If you want this spicier, use only jalapenos and none of the regular peppers. You can also make this clear and strain out the peppers.

Almost Jobs and Beer Jelly

Once upon a time, I was hired as a gogo dancer.

Now, I should probably start off by stating that I have never taken a dance lesson in my life. Therefore, all of my dance skills come from theater or high school dances. That roughly translates into skills that are quite classy (waltz and swing) and the total opposite of classy (which means I’m quite good at dancing like a whore).

Those slutty dance skills led to me applying to be a gogo dancer during the summer between college and med school. I couldn’t find a job in Michigan, so I up and left and moved to Phoenix for three months and applied for pretty much any job out there.

That’s why I then applied to work as a gogo dancer. The place of course had a name that sounded like a stripclub, but was in fact quite a respectable lounge (I would have had to dance AND serve drinks and food, thank you very much).
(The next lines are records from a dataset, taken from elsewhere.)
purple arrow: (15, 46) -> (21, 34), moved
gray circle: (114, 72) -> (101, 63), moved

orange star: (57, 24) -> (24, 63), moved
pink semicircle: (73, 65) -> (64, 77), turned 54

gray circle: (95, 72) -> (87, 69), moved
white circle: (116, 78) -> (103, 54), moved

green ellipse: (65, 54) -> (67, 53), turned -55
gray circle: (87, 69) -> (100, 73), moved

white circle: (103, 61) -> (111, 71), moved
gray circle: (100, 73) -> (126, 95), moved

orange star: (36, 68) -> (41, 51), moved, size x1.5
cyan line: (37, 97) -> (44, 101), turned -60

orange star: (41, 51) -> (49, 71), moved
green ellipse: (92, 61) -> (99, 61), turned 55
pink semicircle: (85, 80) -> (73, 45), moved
Anyway, I passed the test (did you really think I didn’t have to demonstrate my dance skills? my ability to take drink and food orders? AND look good in tight black dresses?) and was hired. And then they told me the bad news:

I had to work every Tuesday through Saturday night from 6pm-4am. And I was never allowed to drink at work.

Let’s get one thing straight. This was my last summer of freedom before starting med school. I moved somewhere totally random. And I wanted to have FUN.
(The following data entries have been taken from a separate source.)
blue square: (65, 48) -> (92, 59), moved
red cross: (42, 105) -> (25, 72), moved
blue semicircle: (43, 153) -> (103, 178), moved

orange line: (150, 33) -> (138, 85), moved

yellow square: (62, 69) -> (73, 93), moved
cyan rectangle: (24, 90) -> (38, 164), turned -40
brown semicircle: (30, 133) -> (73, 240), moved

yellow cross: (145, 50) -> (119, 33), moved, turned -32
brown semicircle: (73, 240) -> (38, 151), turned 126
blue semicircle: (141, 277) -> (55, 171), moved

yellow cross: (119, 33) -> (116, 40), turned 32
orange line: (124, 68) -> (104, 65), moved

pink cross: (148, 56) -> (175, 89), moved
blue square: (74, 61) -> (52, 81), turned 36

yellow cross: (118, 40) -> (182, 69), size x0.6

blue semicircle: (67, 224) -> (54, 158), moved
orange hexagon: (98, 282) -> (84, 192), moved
Which is why I promptly quit and decided to work at Macy’s instead.

On later reflection now, though, I wish I had kept the job. It would have made for an even better story.
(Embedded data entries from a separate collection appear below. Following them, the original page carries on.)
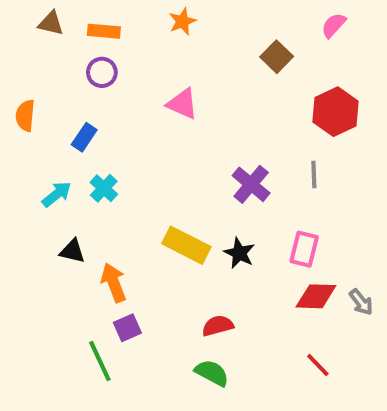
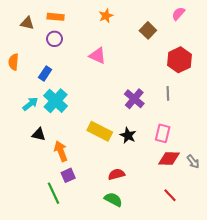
orange star: (182, 21) -> (106, 16), moved
brown triangle: (51, 23) -> (27, 23), moved
cyan cross: (104, 188) -> (56, 101), size x1.6

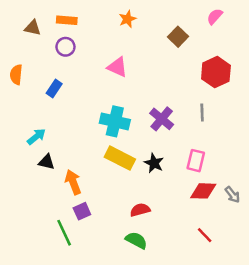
cyan cross: (56, 101) -> (115, 121), moved, turned -30
cyan arrow: (30, 104) -> (36, 137), moved

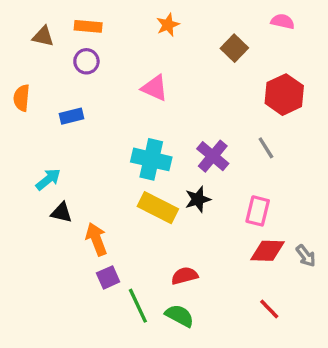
pink semicircle: (215, 16) -> (283, 21), turned 60
blue rectangle: (54, 89) -> (71, 116), turned 42
gray line: (202, 113) -> (266, 148), turned -30
black star: (154, 163) -> (198, 199), moved, turned 30
green line: (64, 233) -> (138, 306), moved

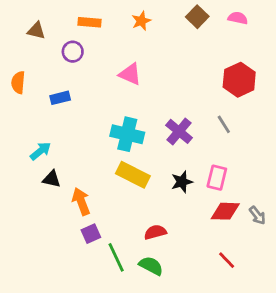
orange rectangle: (88, 26) -> (89, 22), moved
brown square: (234, 48) -> (197, 17), moved
black star: (198, 199) -> (182, 182), moved

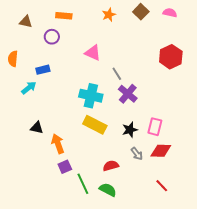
orange star: (141, 21) -> (109, 15), moved
gray line: (224, 124) -> (117, 74), moved
cyan arrow: (41, 151) -> (29, 88), moved
gray arrow: (257, 215) -> (137, 154), moved

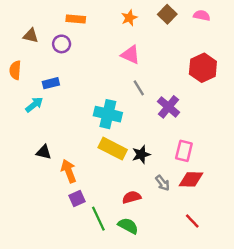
brown triangle: (26, 22) -> (31, 36), moved
pink triangle: (93, 53) -> (130, 55), moved
purple cross: (128, 94) -> (168, 107), moved
black star: (130, 130) -> (141, 154), moved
Dance Inspiring Beer Jelly

you’ll want to make this ASAP since I use it in a ton of recipes to follow

Ingredients

  • 24 oz warm beer (I used Leinenkugel’s Honey Weiss and thus would recommend any good beer with a honey taste for this particular application)
  • 6 tbsp regular powdered pectin
  • 1 tsp lemon juice
  • 3.5 c white sugar

How-to

  1. Open beer and dump it into a large bowl. Stir vigorously. Leave out overnight so it can get extra flat (I apologize for making your house smell like the remains of a frat party, but I promise it’s worth it).
  2. The next day, get out a large stockpot. Place jelly jars (you can have up to 40 oz of jelly, so use your desired jar size combination) on the bottom and fill with water. Bring to a boil.
  3. In a separate soup pot, mix together warm, hopefully now-flat beer, pectin, and lemon juice. Bring to a boil.
  4. Add in sugar. Return to a boil and cook for 1 minute (timer required).
  5. Turn off heat and let rest for approximately 5 minutes. For clear beer jelly, spoon off any foam. For bubbly beer jelly, don’t.
  6. In a small saucepan, boil jelly jar lids.
  7. Remove jelly jars from boiling pot. Continue to keep that water boiling. Dry off jelly jars with paper towels. Ladle in beer jelly and top with lids and rings. Wipe off jars.
  8. Place jars back into huge pot of boiling water and process (aka just let them hang out) for 10 minutes.
  9. Remove jars from boiling water, making sure that the top of the lid is sucked down and doesn’t pop back up when you press on it.